- Your assignment
Nothing but the lines from the one containing "Leverandørutviklingsprogrammet har registrert" to the end of the records below should be output, each exactly as written.
━━━ Material to process ━━━
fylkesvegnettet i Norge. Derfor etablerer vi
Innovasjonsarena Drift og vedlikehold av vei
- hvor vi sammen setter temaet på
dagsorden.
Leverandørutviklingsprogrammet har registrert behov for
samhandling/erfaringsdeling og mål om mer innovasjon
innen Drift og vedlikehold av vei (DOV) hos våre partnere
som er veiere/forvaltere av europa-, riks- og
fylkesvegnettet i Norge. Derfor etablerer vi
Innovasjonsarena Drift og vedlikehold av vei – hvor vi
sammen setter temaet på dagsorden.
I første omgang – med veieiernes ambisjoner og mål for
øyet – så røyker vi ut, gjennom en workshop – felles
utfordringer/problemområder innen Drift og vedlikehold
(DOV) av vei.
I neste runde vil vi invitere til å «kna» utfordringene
━━━
- Task answer
Leverandørutviklingsprogrammet har registrert behov for
samhandling/erfaringsdeling og mål om mer innovasjon
innen Drift og vedlikehold av vei (DOV) hos våre partnere
som er veiere/forvaltere av europa-, riks- og
fylkesvegnettet i Norge. Derfor etablerer vi
Innovasjonsarena Drift og vedlikehold av vei – hvor vi
sammen setter temaet på dagsorden.
I første omgang – med veieiernes ambisjoner og mål for
øyet – så røyker vi ut, gjennom en workshop – felles
utfordringer/problemområder innen Drift og vedlikehold
(DOV) av vei.
I neste runde vil vi invitere til å «kna» utfordringene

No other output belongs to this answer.